Page 1 of 1

Find words starting with a capital letter

Posted: Thu Jan 05, 2012 5:08 pm
by gerd
Hi,
I am struggling with a filter that should perform the following:
Find all words in a text which start with a capital letter and consist of at least 6 characters and extract them to a csv file.
Example Text:
You can also perform Partial Trial Runs by right-clicking on filters in the Filter list.

Target of Extraction:
Partial Filter

because those two words consist of at least 6 characters.
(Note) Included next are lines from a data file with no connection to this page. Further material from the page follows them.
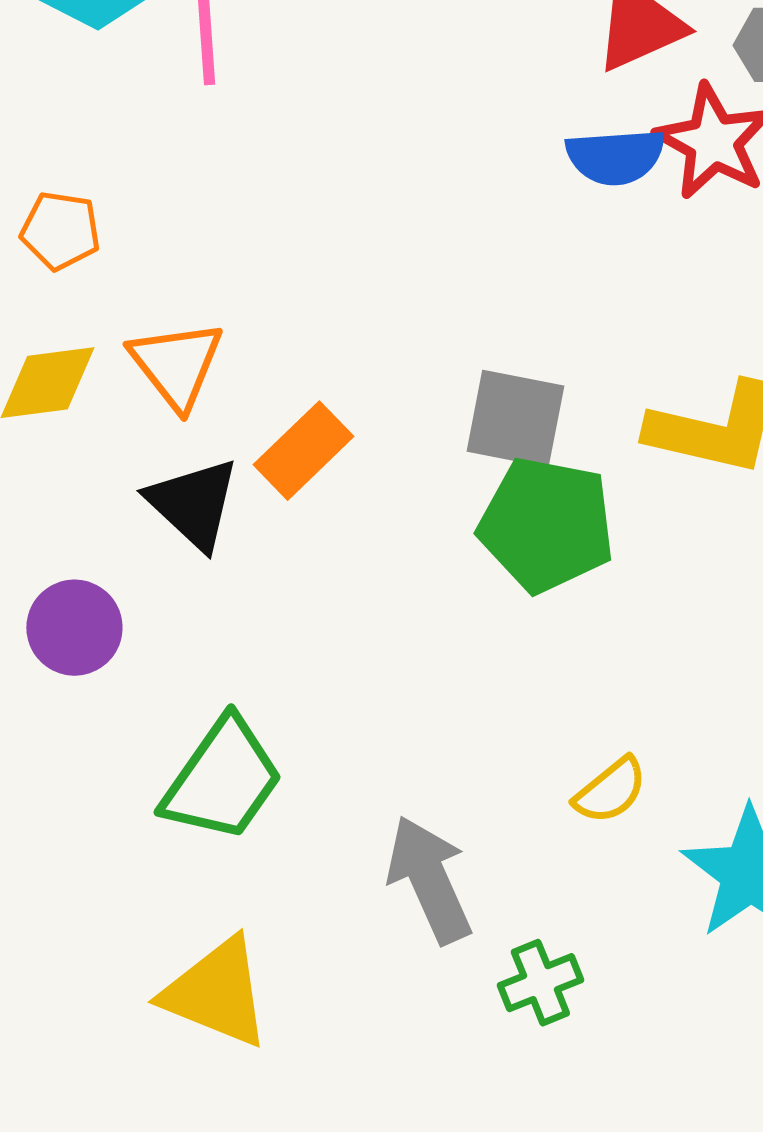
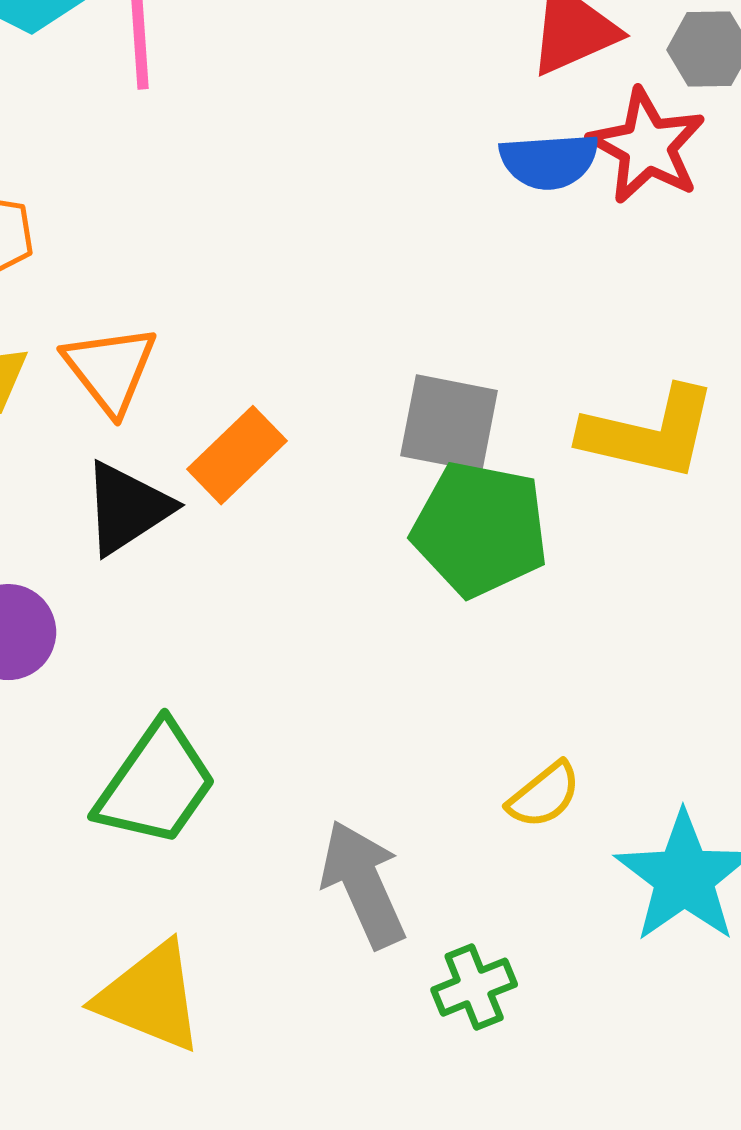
black triangle: (193, 504) -> (127, 508), turned 44

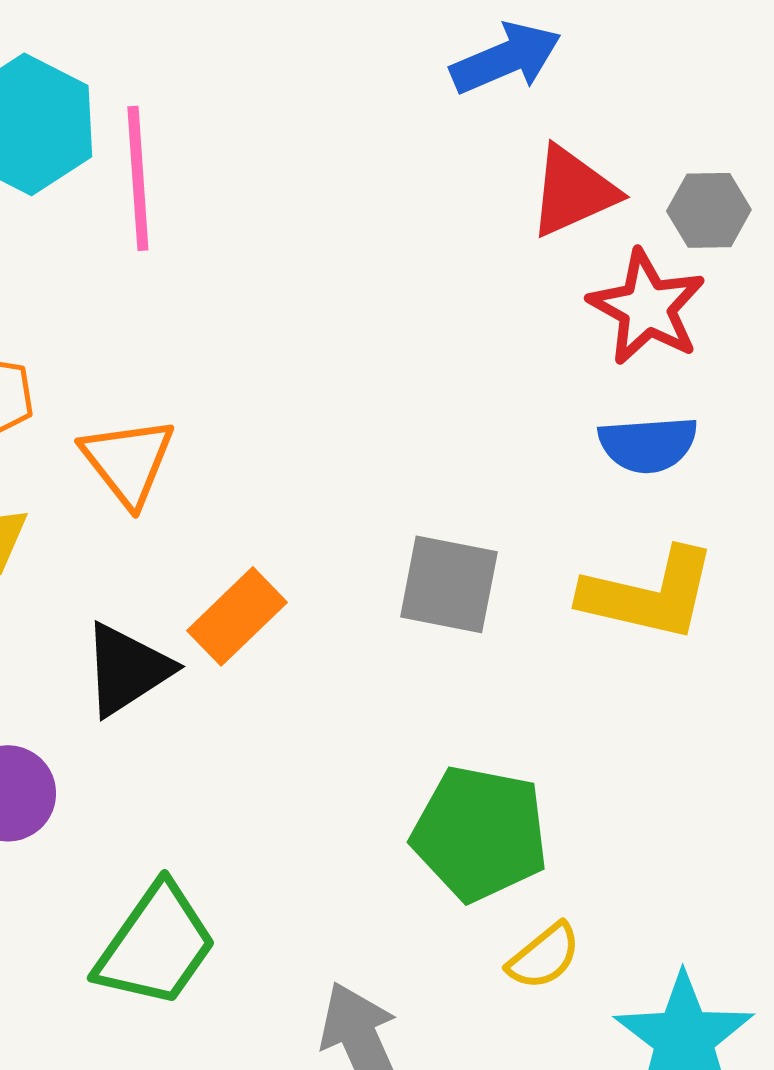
blue semicircle: (549, 161) -> (648, 444), moved
orange triangle: (110, 369) -> (128, 461), moved
green pentagon: (480, 529) -> (480, 833), moved

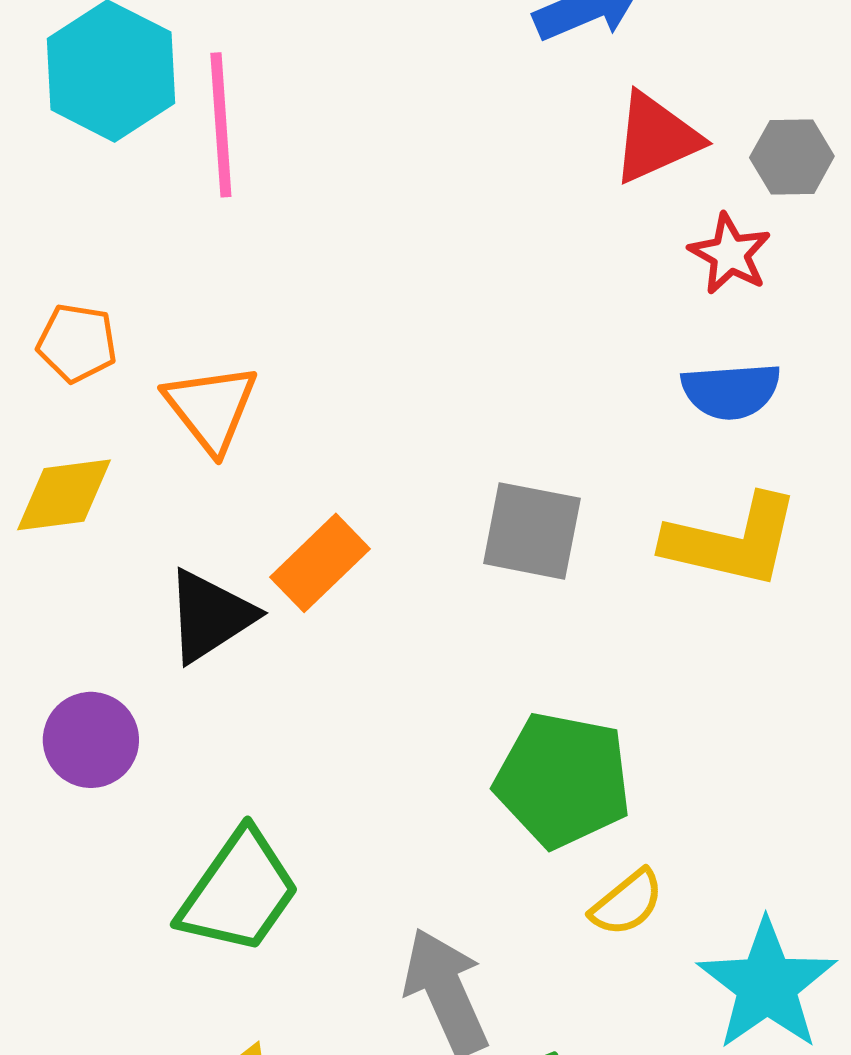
red star: (647, 307) -> (730, 254), size x0.7

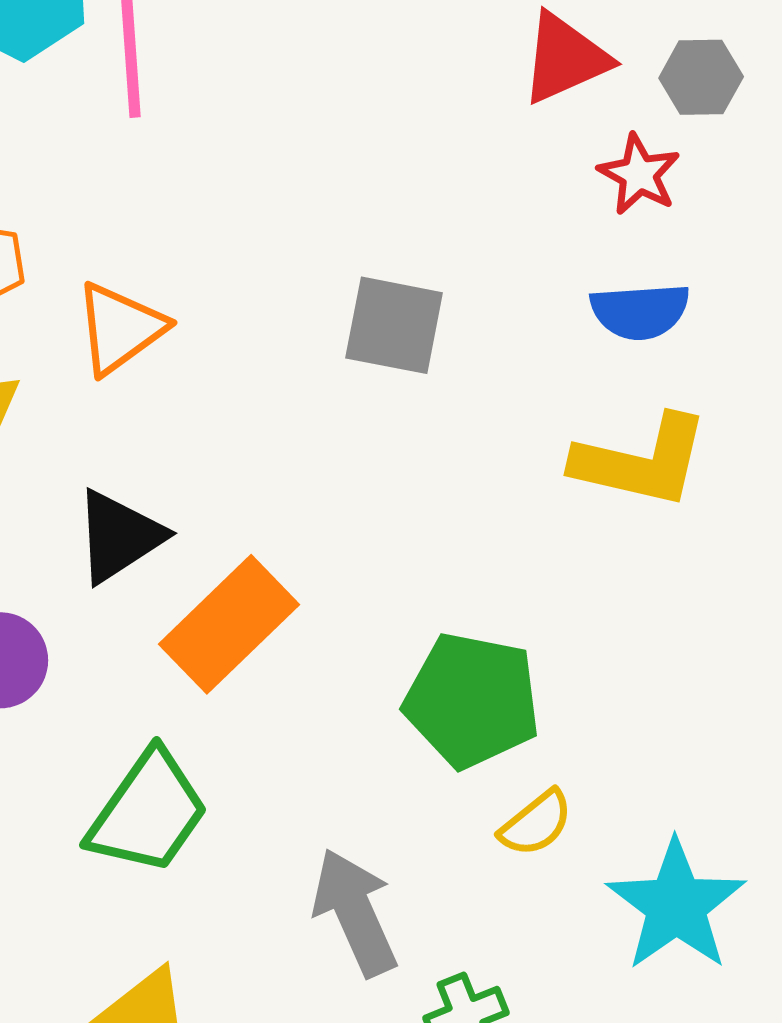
orange triangle: (211, 408) -> (120, 328), turned 32
gray square: (532, 531) -> (394, 325), moved
orange rectangle: (320, 563) -> (229, 624), moved, size x1.4

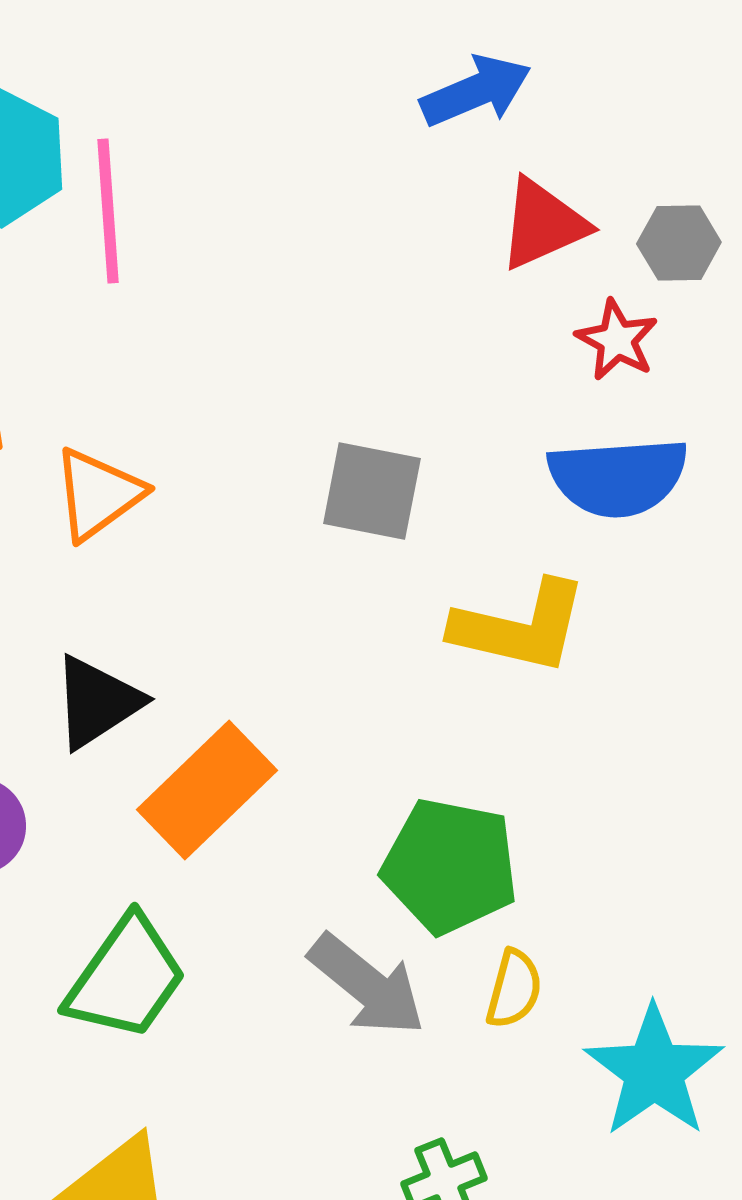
blue semicircle: (640, 311) -> (618, 477), size x1.4
yellow L-shape: (641, 461) -> (520, 627), moved
yellow semicircle: (536, 823) -> (514, 989), turned -36
gray arrow: (355, 912) -> (367, 985), moved, turned 153

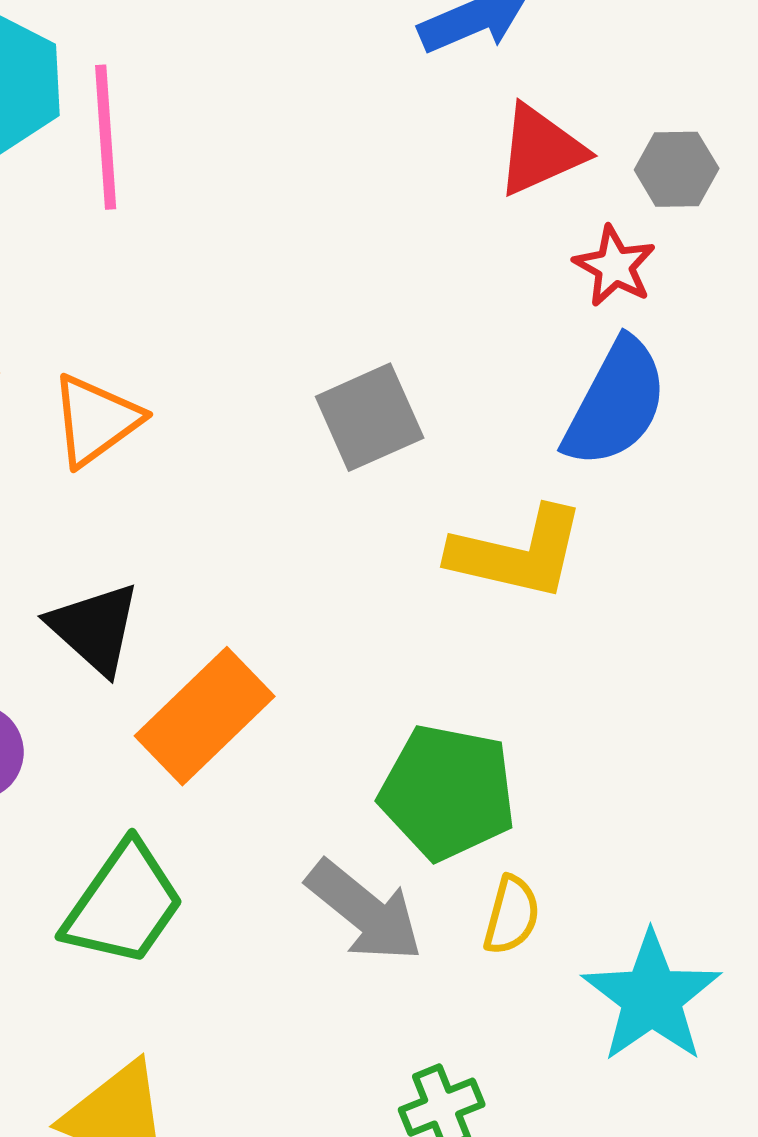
blue semicircle: (618, 477) -> (616, 403), turned -58
gray square: (372, 491) -> (370, 417), turned -35
black triangle: (97, 702) -> (95, 628), turned -45

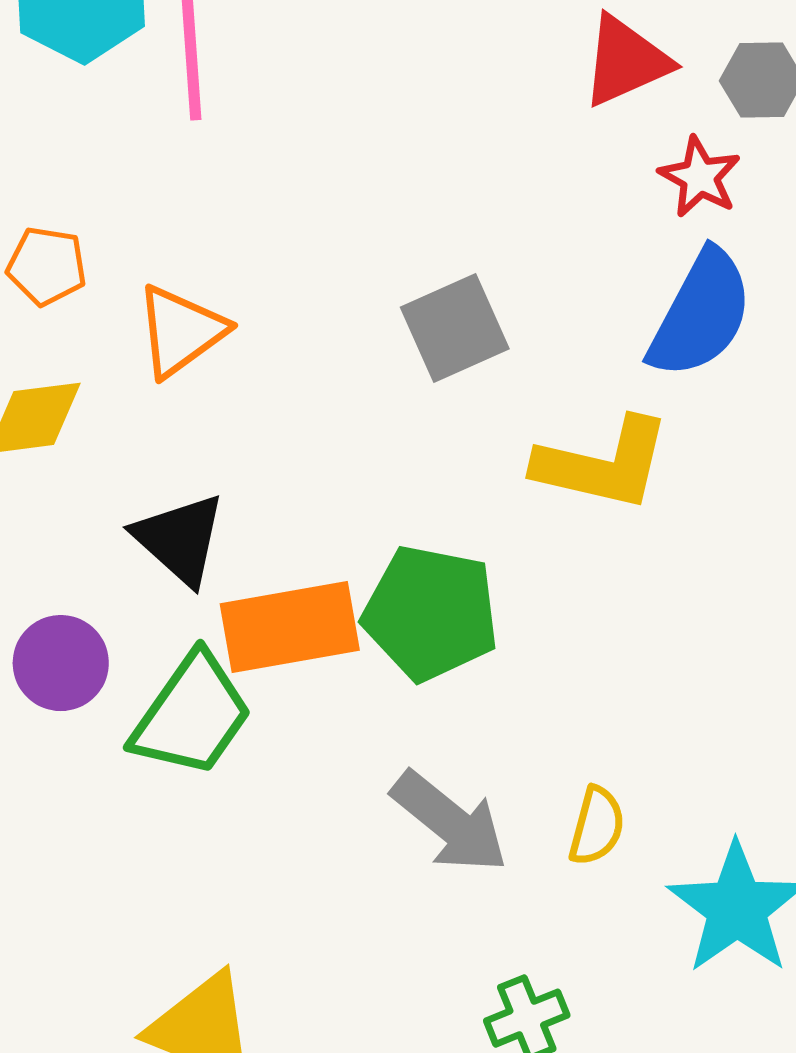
orange rectangle: (205, 716) -> (290, 627), turned 34
green pentagon: (448, 792) -> (431, 613), moved
green trapezoid: (124, 904) -> (192, 715), moved

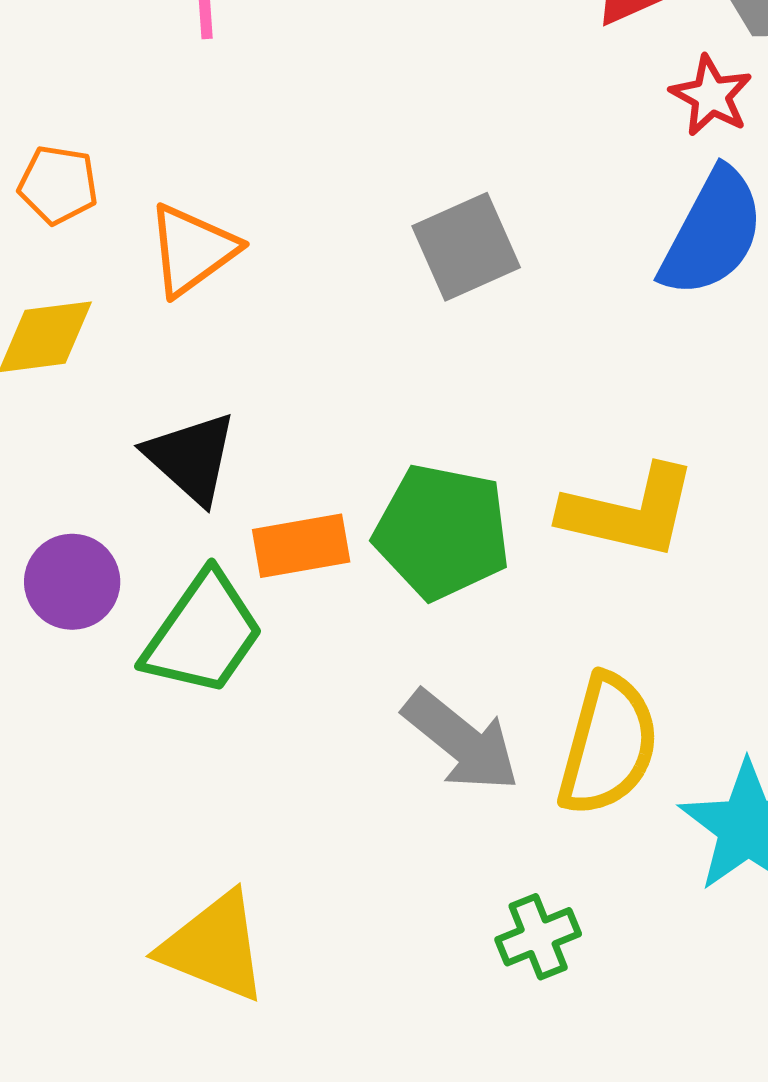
yellow L-shape: (603, 464) -> (629, 512), moved
orange rectangle: (290, 627) -> (301, 546), size x0.7
yellow semicircle: (597, 826) -> (608, 745), size x1.8

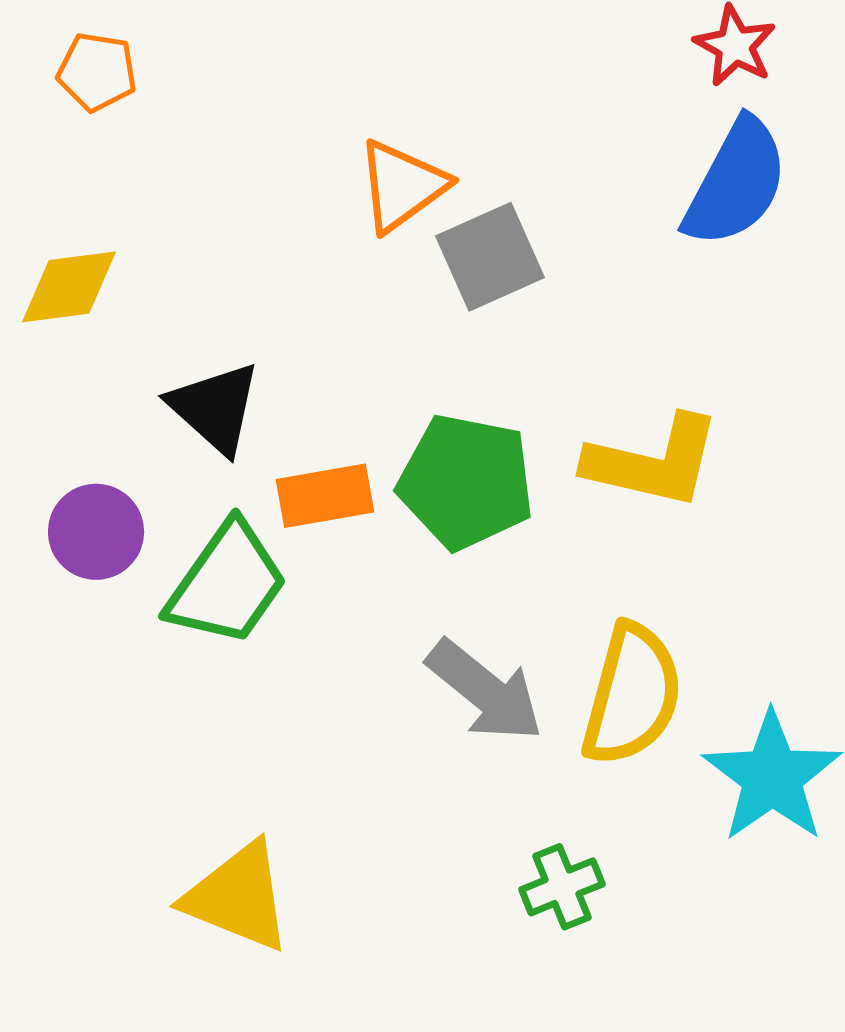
orange pentagon: (58, 185) -> (97, 72), moved
gray square: (466, 247) -> (490, 257), moved
orange triangle: (192, 250) -> (402, 186), moved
I am playing trial and error with ([A-Z](\w{6,})[a-z]) and other versions without any success. Any idea?
thanks gerd

Re: Find words starting with a capital letter

Posted: Sat Jan 07, 2012 3:22 pm
by DataMystic Support
Hi Gerd,

Try:

Find (match case turned on)
[A-Z][a-z]{5,}?
Replace with
$0\r\n
Extract option on.

Re: Find words starting with a capital letter

Posted: Sat Jan 07, 2012 10:43 pm
by gerd
Thanks a lot,

that's the result what I was looking for. I guess I have somehow tried the line [A-Z][a-z]{5,} but surely without the missing question mark. I use the ? so far only as "at most one match". I guess I should take the time and go through the pages 77 - 106 of your manual carefully. Or do you have a hint to find the explanation how to use ? in this respect?
Anyhow, your hint is a great help for me.
gerd

Re: Find words starting with a capital letter

Posted: Fri Jan 13, 2012 4:10 am
by dfhtextpipe
Caveat!

Any case operations or case patterns are highly dependent on the alphabet for the language of the text being processed.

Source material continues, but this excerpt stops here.